Within the Roosevelt administration the conviction had developed, particularly in the State Department under Cordell Hull, that the root cause of the economic and political crises of the 1930s lay in the growth of protectionism as national governments sought to defend their immediate domestic interests at the expense of the functioning of the global economy as a whole. Furthermore, it was felt that one of the contributing factors to this turbulence was the free movement of capital around the world which destabilised national economies and set in motion the competitive devaluation of national currencies that played such havoc with international trade.

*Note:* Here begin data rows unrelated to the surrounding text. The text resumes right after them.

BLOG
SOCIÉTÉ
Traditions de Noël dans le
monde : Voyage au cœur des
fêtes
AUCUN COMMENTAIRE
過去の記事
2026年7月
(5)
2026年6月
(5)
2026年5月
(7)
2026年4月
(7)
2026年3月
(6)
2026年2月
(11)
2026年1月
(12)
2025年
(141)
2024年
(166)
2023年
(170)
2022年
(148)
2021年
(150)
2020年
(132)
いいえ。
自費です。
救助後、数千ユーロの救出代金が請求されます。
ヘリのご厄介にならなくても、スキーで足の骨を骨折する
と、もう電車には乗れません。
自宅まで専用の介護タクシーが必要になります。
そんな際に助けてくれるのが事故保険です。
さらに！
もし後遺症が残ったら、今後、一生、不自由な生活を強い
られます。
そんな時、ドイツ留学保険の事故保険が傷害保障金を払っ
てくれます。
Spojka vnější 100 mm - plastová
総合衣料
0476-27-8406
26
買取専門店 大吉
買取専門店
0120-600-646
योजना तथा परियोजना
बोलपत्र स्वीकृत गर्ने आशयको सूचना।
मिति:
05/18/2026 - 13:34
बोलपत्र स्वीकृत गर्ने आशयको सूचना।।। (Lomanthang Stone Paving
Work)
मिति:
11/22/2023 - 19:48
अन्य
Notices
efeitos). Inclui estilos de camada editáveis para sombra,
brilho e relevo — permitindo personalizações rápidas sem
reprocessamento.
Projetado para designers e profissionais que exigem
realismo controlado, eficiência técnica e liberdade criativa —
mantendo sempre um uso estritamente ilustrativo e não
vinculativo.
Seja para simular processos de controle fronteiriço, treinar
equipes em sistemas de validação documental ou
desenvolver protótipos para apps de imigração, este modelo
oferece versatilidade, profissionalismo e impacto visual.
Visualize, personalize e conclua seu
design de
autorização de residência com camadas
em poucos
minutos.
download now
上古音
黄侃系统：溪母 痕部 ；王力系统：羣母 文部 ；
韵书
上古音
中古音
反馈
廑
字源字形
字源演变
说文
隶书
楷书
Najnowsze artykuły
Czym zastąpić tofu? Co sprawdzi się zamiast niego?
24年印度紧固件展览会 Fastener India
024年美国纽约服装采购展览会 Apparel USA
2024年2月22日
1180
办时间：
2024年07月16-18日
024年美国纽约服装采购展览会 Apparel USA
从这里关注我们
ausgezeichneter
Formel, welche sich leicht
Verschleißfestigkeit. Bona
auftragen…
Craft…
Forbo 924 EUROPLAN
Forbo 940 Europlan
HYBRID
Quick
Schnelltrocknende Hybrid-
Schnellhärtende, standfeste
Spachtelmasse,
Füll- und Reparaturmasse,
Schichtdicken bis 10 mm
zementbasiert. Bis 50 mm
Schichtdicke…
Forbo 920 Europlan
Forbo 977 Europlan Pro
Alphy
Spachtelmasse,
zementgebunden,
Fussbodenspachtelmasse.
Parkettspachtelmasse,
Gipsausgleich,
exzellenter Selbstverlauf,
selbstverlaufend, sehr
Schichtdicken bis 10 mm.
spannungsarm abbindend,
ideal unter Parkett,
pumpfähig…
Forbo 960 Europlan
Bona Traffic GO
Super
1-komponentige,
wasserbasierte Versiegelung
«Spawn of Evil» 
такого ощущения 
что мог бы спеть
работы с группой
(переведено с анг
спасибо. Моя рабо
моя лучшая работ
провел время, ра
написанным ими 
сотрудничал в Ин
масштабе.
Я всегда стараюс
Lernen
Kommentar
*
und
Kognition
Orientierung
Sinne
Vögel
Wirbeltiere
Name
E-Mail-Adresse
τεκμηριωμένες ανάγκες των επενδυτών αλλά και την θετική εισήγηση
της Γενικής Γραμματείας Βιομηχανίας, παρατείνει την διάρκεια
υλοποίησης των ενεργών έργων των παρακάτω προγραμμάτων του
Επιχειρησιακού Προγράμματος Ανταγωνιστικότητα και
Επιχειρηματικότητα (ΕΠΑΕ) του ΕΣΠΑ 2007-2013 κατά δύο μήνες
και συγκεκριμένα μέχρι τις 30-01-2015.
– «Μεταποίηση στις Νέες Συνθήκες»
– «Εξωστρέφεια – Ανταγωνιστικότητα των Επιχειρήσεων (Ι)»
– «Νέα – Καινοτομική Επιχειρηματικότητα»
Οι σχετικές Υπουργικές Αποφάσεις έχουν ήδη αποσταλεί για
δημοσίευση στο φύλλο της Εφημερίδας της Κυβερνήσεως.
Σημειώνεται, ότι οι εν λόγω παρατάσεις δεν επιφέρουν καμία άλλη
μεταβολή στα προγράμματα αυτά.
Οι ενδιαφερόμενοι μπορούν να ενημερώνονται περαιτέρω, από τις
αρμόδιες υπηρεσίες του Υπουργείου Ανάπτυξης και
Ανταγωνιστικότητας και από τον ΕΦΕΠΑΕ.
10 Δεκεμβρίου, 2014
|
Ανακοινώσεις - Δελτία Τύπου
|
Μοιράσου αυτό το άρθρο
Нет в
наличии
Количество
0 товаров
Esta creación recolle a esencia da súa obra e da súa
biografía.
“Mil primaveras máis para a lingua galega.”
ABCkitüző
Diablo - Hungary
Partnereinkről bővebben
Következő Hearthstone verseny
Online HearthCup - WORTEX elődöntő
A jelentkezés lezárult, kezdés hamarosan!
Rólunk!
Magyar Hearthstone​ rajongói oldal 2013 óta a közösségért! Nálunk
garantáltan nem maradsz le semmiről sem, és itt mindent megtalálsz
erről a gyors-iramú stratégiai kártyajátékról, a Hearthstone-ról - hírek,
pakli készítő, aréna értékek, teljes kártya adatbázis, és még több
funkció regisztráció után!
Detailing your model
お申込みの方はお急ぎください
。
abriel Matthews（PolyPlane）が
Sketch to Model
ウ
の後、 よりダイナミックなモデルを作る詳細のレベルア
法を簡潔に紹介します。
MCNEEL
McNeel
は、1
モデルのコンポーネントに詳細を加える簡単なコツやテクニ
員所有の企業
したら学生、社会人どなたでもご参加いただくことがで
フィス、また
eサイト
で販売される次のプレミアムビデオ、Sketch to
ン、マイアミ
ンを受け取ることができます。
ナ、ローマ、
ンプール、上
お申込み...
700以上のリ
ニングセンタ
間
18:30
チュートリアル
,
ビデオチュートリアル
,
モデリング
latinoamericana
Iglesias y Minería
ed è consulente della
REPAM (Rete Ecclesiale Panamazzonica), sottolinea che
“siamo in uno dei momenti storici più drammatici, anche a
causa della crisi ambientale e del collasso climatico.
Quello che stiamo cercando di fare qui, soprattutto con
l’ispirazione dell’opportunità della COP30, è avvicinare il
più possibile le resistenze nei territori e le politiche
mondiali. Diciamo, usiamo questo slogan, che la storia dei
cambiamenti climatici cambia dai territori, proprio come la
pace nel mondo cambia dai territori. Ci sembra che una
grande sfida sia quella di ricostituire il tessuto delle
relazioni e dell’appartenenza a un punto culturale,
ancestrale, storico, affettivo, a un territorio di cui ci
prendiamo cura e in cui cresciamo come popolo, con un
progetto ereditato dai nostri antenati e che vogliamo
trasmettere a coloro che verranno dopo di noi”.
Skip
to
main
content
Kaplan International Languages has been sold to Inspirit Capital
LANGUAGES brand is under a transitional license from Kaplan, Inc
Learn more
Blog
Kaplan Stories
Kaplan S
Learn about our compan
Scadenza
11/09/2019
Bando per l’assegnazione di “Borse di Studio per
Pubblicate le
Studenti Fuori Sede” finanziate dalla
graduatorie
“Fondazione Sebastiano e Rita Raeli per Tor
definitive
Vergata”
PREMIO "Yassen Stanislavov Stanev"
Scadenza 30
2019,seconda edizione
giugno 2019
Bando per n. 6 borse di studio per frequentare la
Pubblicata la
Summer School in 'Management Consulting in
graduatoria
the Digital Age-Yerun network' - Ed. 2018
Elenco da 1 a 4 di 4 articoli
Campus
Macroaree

Consideration of the shape of post-war international economy was very much to the fore when Roosevelt met British Prime Minister Winston Churchill in 1941 to discuss the terms of Lend Lease (the process through which the US provided financial and material assistance to the British war effort). Somewhat to the surprise of the British side, however, the US insisted on the insertion of a clause in the Atlantic Charter guaranteeing free trade and access to markets. Both governments committed themselves to “further the enjoyment by all States, great or small, victor or vanquished, of access, on equal terms, to the trade and raw materials of the world.”

The US was determined that the trading bloc, which Britain had formed on the basis of its old empire, would have to be destroyed in the post-war world. As Robert Skidelsky puts it in his biography of John Maynard Keynes, Britain’s chief negotiator at Bretton Woods: “To condense a complicated story, the Americans tried to use Lend Lease as a lever to destroy Britain’s pre-war financial and trading system, based on the sterling area and imperial preference.” While as far as Britain was concerned, the chief aim in negotiations with the US was, in Keynes’ words “the retention by us of enough assets to leave us capable of independent action.”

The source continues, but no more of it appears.